• _YOUR GOAL_
Which lines of the data include the string "Hope"? List them all.

--- RECORDS SUPPLIED Enclosed Below ---

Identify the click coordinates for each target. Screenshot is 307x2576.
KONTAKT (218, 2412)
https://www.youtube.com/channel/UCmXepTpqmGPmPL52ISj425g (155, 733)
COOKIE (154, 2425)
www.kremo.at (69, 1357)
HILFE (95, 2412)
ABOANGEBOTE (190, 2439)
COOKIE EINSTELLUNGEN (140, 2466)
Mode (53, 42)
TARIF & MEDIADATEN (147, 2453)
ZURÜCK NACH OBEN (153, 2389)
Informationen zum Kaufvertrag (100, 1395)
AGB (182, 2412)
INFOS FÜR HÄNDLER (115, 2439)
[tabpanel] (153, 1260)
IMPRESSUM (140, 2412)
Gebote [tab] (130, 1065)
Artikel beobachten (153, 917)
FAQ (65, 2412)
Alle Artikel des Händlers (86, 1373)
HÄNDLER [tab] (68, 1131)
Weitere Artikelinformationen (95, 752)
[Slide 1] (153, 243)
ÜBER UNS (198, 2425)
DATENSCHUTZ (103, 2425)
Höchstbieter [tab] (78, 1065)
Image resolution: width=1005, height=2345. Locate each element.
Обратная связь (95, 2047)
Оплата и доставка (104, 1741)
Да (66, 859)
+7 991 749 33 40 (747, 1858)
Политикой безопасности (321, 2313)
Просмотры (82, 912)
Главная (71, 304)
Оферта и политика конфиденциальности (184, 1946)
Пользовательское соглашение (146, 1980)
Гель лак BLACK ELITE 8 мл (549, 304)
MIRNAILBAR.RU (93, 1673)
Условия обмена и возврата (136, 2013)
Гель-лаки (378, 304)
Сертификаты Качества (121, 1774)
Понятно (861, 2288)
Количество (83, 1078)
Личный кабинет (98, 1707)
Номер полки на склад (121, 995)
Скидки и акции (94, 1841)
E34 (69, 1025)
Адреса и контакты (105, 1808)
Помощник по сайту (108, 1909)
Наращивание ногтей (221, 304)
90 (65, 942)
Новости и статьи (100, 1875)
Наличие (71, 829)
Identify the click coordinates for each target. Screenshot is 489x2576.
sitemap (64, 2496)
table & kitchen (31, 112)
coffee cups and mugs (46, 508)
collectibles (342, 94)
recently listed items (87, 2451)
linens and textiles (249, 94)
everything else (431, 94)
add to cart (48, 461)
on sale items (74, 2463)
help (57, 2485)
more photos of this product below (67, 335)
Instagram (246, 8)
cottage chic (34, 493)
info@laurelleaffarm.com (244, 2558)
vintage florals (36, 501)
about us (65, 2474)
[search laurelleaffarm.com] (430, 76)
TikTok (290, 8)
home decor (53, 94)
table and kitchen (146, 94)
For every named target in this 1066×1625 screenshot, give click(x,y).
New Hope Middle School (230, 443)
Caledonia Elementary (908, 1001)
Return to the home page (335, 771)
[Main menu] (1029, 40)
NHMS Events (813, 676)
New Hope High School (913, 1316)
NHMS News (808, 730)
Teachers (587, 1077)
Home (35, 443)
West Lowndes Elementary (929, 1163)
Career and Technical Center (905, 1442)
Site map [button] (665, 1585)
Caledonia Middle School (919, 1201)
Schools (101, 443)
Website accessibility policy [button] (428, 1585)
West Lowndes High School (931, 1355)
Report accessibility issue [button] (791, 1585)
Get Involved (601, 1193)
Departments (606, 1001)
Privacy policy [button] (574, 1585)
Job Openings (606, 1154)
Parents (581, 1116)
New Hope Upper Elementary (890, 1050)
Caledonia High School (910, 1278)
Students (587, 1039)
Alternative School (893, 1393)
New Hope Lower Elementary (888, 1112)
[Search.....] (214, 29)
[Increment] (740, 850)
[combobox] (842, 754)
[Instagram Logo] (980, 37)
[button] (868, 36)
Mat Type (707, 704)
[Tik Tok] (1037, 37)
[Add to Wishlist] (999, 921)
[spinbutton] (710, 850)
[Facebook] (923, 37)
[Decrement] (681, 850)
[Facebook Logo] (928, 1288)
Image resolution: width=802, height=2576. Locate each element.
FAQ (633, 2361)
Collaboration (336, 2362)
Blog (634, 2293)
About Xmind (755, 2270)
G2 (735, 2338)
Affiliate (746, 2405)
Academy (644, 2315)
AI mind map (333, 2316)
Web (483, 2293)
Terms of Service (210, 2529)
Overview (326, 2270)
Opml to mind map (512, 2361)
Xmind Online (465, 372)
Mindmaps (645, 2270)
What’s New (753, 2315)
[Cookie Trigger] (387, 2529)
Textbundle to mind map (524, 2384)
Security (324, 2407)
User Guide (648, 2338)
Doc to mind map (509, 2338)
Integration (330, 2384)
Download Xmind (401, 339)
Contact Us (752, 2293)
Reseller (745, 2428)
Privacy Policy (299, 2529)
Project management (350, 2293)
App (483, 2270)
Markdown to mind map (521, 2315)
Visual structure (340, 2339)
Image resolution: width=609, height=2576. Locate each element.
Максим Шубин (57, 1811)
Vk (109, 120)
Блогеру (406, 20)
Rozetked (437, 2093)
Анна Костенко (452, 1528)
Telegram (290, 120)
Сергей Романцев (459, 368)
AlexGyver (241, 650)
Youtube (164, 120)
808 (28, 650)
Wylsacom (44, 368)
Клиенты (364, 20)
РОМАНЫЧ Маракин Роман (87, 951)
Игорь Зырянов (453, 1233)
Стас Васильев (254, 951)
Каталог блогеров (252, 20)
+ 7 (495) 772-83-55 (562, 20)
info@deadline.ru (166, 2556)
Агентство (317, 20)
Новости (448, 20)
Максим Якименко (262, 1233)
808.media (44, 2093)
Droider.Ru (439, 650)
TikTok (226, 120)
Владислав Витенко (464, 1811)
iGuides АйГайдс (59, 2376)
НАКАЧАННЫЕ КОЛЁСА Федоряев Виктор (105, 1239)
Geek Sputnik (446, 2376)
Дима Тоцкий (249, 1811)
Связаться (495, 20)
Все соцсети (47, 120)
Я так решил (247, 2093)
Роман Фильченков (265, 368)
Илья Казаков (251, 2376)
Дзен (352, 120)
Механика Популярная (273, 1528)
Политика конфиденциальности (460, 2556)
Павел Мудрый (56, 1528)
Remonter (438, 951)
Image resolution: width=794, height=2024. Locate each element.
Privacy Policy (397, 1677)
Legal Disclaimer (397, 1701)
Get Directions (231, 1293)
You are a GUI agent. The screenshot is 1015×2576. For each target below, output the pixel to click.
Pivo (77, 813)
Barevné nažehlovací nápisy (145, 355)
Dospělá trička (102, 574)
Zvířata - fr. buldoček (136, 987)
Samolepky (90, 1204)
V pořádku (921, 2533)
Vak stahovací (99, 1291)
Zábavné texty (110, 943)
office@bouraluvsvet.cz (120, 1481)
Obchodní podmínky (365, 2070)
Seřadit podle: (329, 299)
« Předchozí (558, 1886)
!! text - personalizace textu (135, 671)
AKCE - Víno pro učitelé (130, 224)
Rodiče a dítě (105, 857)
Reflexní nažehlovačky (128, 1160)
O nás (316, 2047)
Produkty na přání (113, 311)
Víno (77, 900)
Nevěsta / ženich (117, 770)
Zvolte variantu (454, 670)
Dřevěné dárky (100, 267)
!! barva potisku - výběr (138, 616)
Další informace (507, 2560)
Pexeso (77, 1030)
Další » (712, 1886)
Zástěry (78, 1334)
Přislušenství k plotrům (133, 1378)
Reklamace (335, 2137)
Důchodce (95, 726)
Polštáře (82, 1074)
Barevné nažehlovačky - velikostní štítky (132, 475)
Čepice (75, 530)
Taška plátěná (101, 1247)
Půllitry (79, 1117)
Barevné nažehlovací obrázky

--- End of Enclosed RECORDS SUPPLIED ---

• _PROBLEM SOLUTION_
New Hope Middle School (230, 443)
New Hope High School (913, 1316)
New Hope Upper Elementary (890, 1050)
New Hope Lower Elementary (888, 1112)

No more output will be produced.